**WHAT THE EXERCISE ASKS**: Among the entries below, how many lines include the string "être"? Answer with only the number.

(Saved data entries)
┌──

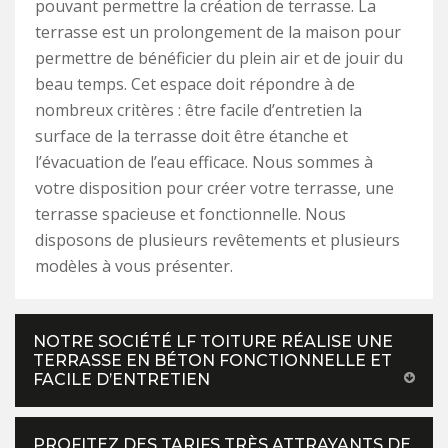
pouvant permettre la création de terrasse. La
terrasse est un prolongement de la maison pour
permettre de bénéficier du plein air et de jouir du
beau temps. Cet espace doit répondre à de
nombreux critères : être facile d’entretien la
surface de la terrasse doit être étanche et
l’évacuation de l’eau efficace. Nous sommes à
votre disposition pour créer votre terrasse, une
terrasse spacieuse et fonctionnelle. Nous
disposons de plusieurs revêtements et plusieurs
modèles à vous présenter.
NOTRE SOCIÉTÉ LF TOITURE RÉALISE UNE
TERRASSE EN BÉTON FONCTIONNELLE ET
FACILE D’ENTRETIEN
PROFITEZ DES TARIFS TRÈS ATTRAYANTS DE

└──
┌──

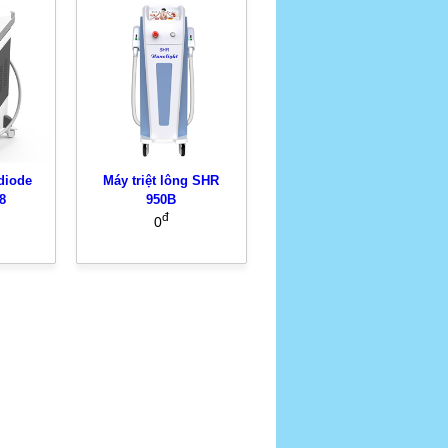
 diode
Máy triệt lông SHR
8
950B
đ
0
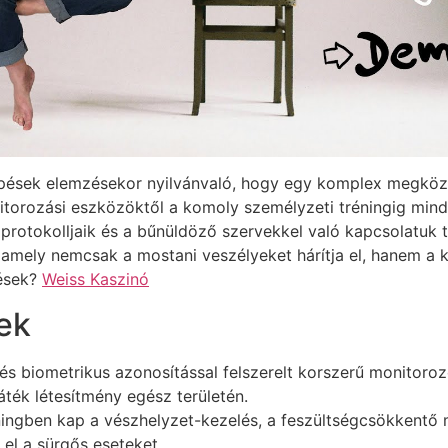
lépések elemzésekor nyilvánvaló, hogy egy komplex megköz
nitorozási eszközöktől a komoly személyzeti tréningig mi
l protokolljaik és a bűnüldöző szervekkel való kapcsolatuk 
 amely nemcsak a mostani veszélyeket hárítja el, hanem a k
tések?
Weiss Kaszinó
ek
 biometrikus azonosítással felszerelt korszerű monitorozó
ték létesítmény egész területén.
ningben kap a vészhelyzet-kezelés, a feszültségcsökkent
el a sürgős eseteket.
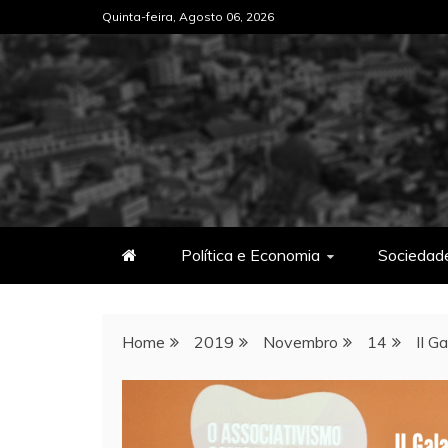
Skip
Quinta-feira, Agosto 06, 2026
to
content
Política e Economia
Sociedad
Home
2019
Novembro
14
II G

└──

**TASK ANSWER**: 2